* TASK TO COMPLETE:
Pick out all lines of the entries that include the word "management" and copy them.

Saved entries
⟨

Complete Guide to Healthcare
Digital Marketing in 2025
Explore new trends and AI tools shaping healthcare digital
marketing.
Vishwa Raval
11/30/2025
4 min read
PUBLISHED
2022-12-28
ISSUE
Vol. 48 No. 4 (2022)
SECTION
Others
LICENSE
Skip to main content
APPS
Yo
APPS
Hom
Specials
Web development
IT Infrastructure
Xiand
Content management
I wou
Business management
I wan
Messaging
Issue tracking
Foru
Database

⟩

* EXERCISE RESPONSE:
Content management
Business management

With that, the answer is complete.